All connectors shall be accessible from the front of the unit.

All fiber connections shall use standard optics as specified in the CPRI specification. The fiber

optics may be for single mode or multi-mode fiber.

Support for multi-mode fiber is required to support the base of multi-mode fiber installed in

hotel properties today. The selection of fiber type needs to consider the higher loss (and

therefore lesser reach) of multi-mode fiber as well as future bandwidth requirements which

may only be achievable with single mode fiber. Appendix B provides a table of the different

characteristics of fiber type.

4.1.4 Management

The MRHU shall be managed by an element management system (EMS). It is envisioned that

network management traffic will be carried over an optical supervisory channel (OSC) between

the RRUs and the MRHU. The MRHU shall have a 1000BASE-T port for connecting to the EMS.

4.1.5 Enclosure

The MRHU will typically be deployed in the MDF of the hotel property being serviced.
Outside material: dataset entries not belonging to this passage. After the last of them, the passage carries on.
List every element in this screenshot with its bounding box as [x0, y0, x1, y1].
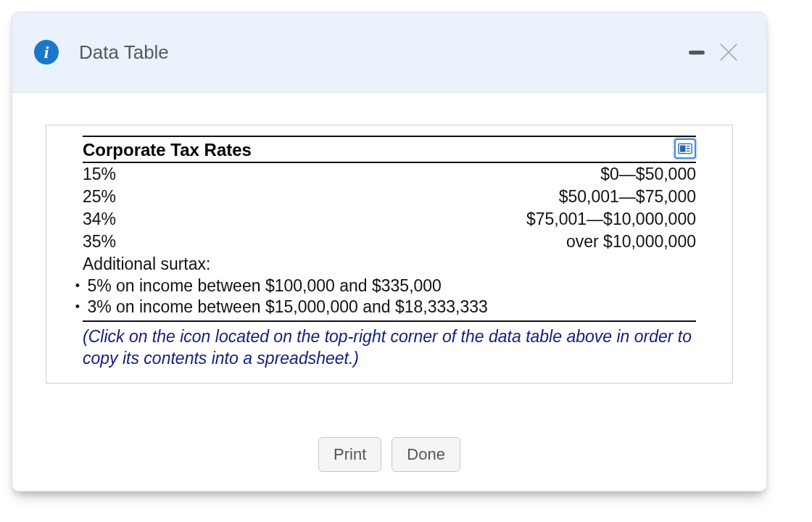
dialog-body: Corporate Tax Rates 15% $0—$50,000: [12, 93, 766, 384]
rate-value: 35%: [83, 232, 170, 252]
minimize-icon[interactable]: [681, 36, 713, 68]
done-button[interactable]: Done: [392, 437, 460, 472]
rate-value: 15%: [83, 165, 170, 184]
svg-rect-4: [680, 145, 686, 152]
help-note: (Click on the icon located on the top-ri…: [83, 326, 696, 370]
svg-rect-0: [689, 51, 705, 54]
rate-bracket: $0—$50,000: [170, 165, 696, 184]
table-title: Corporate Tax Rates: [83, 140, 674, 160]
print-button[interactable]: Print: [318, 437, 381, 472]
copy-to-spreadsheet-icon[interactable]: [674, 138, 696, 159]
surtax-label: Additional surtax:: [83, 253, 696, 276]
data-table: Corporate Tax Rates 15% $0—$50,000: [83, 136, 696, 322]
surtax-text: 3% on income between $15,000,000 and $18…: [87, 297, 487, 316]
surtax-line: • 3% on income between $15,000,000 and $…: [72, 297, 696, 318]
surtax-text: 5% on income between $100,000 and $335,0…: [87, 276, 442, 295]
dialog-card: i Data Table Corporate Tax Rates: [12, 12, 767, 492]
table-row: 25% $50,001—$75,000: [83, 186, 696, 208]
table-row: 34% $75,001—$10,000,000: [83, 208, 696, 231]
rate-bracket: $50,001—$75,000: [170, 187, 696, 207]
dialog-footer: Print Done: [12, 437, 766, 472]
rate-value: 25%: [83, 187, 170, 207]
surtax-line: • 5% on income between $100,000 and $335…: [72, 276, 696, 297]
info-icon: i: [34, 40, 59, 65]
rate-bracket: over $10,000,000: [170, 232, 696, 252]
close-icon[interactable]: [713, 36, 745, 68]
table-row: 15% $0—$50,000: [83, 163, 696, 186]
rate-bracket: $75,001—$10,000,000: [170, 210, 696, 229]
table-row: 35% over $10,000,000: [83, 231, 696, 253]
data-table-panel: Corporate Tax Rates 15% $0—$50,000: [46, 125, 733, 384]
dialog-header: i Data Table: [12, 12, 766, 93]
dialog-title: Data Table: [79, 41, 169, 64]
rate-value: 34%: [83, 210, 170, 229]
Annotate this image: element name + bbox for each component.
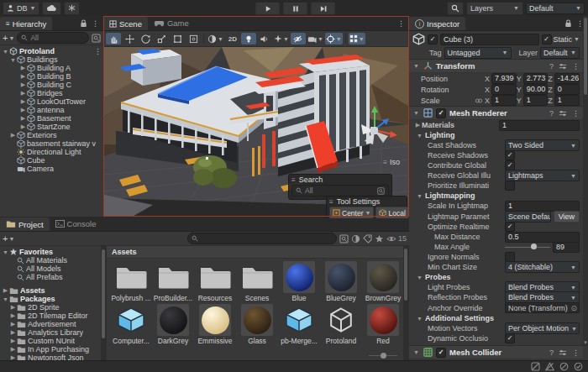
tree-item-basement[interactable]: ▶Basement (0, 114, 103, 123)
audio-toggle-button[interactable] (257, 33, 272, 45)
tree-item-exteriors[interactable]: ▶Exteriors (0, 131, 103, 139)
account-button[interactable]: DB ▼ (3, 2, 39, 15)
tag-dropdown[interactable]: Untagged▼ (444, 47, 512, 59)
tree-item-advertisement[interactable]: ▶Advertisement (0, 320, 101, 328)
foldout-arrow[interactable]: ▼ (412, 110, 420, 116)
optimize-realtime-checkbox[interactable]: ✓ (505, 222, 515, 232)
save-search-icon[interactable] (375, 234, 384, 244)
asset-item[interactable]: BrownGrey (362, 261, 404, 302)
add-object-button[interactable]: +▼ (3, 33, 14, 43)
hand-tool-button[interactable] (106, 33, 121, 45)
tab-console[interactable]: Console (50, 217, 102, 231)
kebab-menu-icon[interactable]: ⋮ (92, 19, 99, 28)
transform-header[interactable]: ▼ Transform ? ⋮ (409, 59, 583, 73)
tree-item-buildings[interactable]: ▼Buildings (0, 55, 103, 64)
tab-inspector[interactable]: i Inspector (409, 17, 465, 30)
tree-item-all-materials[interactable]: All Materials (0, 256, 101, 265)
tab-scene[interactable]: Scene (103, 17, 148, 30)
draw-mode-dropdown[interactable]: ▼ (207, 33, 224, 45)
max-angle-slider[interactable] (505, 243, 550, 251)
presets-icon[interactable] (559, 62, 567, 71)
scrollbar-thumb[interactable] (404, 249, 407, 301)
status-muted-log-icon[interactable] (531, 362, 540, 371)
help-icon[interactable]: ? (549, 348, 554, 357)
tab-game[interactable]: Game (148, 16, 195, 30)
mesh-collider-header[interactable]: ▼ ✓ Mesh Collider ? ⋮ (409, 345, 583, 359)
component-enabled-checkbox[interactable]: ✓ (436, 108, 446, 118)
help-icon[interactable]: ? (549, 62, 554, 71)
active-checkbox[interactable]: ✓ (428, 34, 438, 45)
search-window-icon[interactable] (377, 187, 385, 195)
component-enabled-checkbox[interactable]: ✓ (436, 348, 446, 358)
scrollbar-down-arrow[interactable]: ▼ (583, 340, 588, 345)
effects-dropdown[interactable]: ▼ (273, 33, 290, 45)
scale-tool-button[interactable] (154, 33, 169, 45)
inspector-scrollbar[interactable]: ▼ (583, 16, 588, 346)
camera-dropdown[interactable]: ▼ (307, 33, 324, 45)
link-scale-icon[interactable] (475, 97, 483, 105)
tree-item-custom-nunit[interactable]: ▶Custom NUnit (0, 337, 101, 345)
tree-item-packages[interactable]: ▼Packages (0, 295, 101, 303)
kebab-menu-icon[interactable]: ⋮ (572, 62, 580, 71)
presets-icon[interactable] (559, 348, 567, 357)
cast-shadows-dropdown[interactable]: Two Sided▼ (505, 139, 580, 151)
asset-item[interactable]: pb-Merge... (278, 304, 320, 345)
object-picker-icon[interactable]: ⊙ (570, 304, 577, 312)
asset-item[interactable]: Emmissive (194, 304, 236, 345)
step-button[interactable] (311, 2, 336, 15)
create-asset-button[interactable]: +▼ (3, 233, 14, 244)
receive-gi-dropdown[interactable]: Lightmaps▼ (505, 170, 580, 181)
drag-handle-icon[interactable]: ≡ (291, 176, 296, 184)
tree-item-antenna[interactable]: ▶antenna (0, 106, 103, 114)
tree-item-bridges[interactable]: ▶Bridges (0, 89, 103, 97)
assets-breadcrumb[interactable]: Assets (107, 246, 409, 259)
tab-project[interactable]: Project (0, 217, 50, 231)
lighting-toggle-button[interactable] (241, 33, 256, 45)
move-tool-button[interactable] (122, 33, 137, 45)
filter-label-icon[interactable] (363, 234, 372, 244)
scene-visibility-button[interactable] (291, 33, 306, 45)
tree-item-assets[interactable]: ▶Assets (0, 286, 101, 295)
gizmos-dropdown[interactable]: ▼ (325, 33, 343, 45)
status-muted-warning-icon[interactable] (545, 362, 554, 371)
rotation-y-field[interactable]: 90.00 (523, 84, 549, 95)
asset-item[interactable]: Resources (194, 261, 236, 302)
receive-shadows-checkbox[interactable]: ✓ (505, 150, 515, 160)
tree-item-favorites[interactable]: ▼Favorites (0, 248, 101, 256)
view-button[interactable]: View (554, 211, 580, 223)
tree-item-protoland[interactable]: ▼ Protoland ⋮ (0, 47, 103, 55)
scrollbar-thumb[interactable] (102, 249, 105, 338)
tree-item-lookouttower[interactable]: ▶LookOutTower (0, 97, 103, 106)
tab-hierarchy[interactable]: ≡ Hierarchy (0, 17, 52, 30)
project-search-input[interactable] (187, 233, 337, 244)
lightmapping-foldout[interactable]: ▼Lightmapping (409, 191, 583, 201)
lock-icon[interactable] (80, 19, 87, 28)
static-checkbox[interactable]: ✓ (542, 34, 552, 45)
reflection-probes-dropdown[interactable]: Blend Probes▼ (505, 291, 580, 303)
asset-item[interactable]: Glass (236, 304, 278, 345)
foldout-arrow[interactable]: ▶ (414, 122, 422, 128)
anchor-override-field[interactable]: None (Transform) ⊙ (505, 302, 580, 313)
grid-visibility-dropdown[interactable]: ▼ (349, 33, 365, 45)
filter-type-icon[interactable] (351, 234, 360, 244)
tree-item-directional-light[interactable]: Directional Light (0, 148, 103, 156)
drag-handle-icon[interactable]: ≡ (329, 198, 333, 206)
tree-item-startzone[interactable]: ▶StartZone (0, 123, 103, 131)
thumbnail-zoom-slider[interactable] (369, 352, 397, 359)
mesh-renderer-header[interactable]: ▼ ✓ Mesh Renderer ? ⋮ (409, 106, 583, 120)
scene-viewport[interactable]: ≡ Iso ≡ Search All ≡ (104, 47, 408, 218)
tree-item-basement-stairway[interactable]: basement stairway v (0, 139, 103, 148)
hidden-count-button[interactable]: 15 (386, 234, 407, 243)
layout-dropdown[interactable]: Default ▼ (526, 3, 585, 14)
motion-vectors-dropdown[interactable]: Per Object Motion▼ (505, 322, 580, 334)
asset-item[interactable]: ProBuilder... (152, 261, 194, 302)
scale-z-field[interactable]: 1 (554, 95, 580, 106)
project-tree-scrollbar[interactable] (101, 246, 107, 362)
position-x-field[interactable]: 7.939 (491, 73, 517, 84)
scale-x-field[interactable]: 1 (491, 95, 517, 106)
tree-item-2d-tilemap[interactable]: ▶2D Tilemap Editor (0, 312, 101, 320)
status-muted-error-icon[interactable] (559, 362, 569, 371)
position-z-field[interactable]: -14.26 (554, 73, 580, 84)
dynamic-occlusion-checkbox[interactable]: ✓ (505, 333, 515, 343)
kebab-menu-icon[interactable]: ⋮ (397, 19, 405, 28)
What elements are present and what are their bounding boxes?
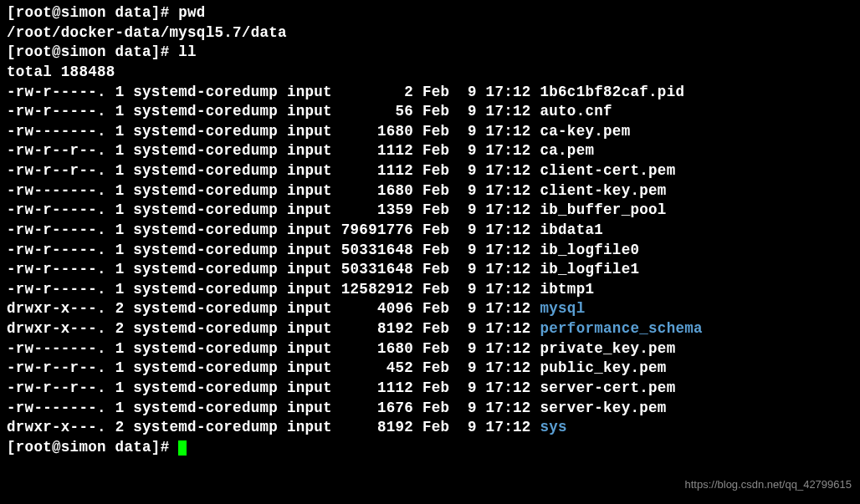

The MRHU

shall be mounted in a standard 19” rack. The height of the MRHU shall not exceed 2U. The

MRHU shall be powered from a standard AC source supplied at the rear of the unit and should

support dual redundant, hot swappable power supply modules. In addition, the MRHU should

be configurable to support backup power sources such as a generator or UPS to ensure

continued operation in the case of an outage of the primary power source. Power modules shall

be accessible from the front of the unit.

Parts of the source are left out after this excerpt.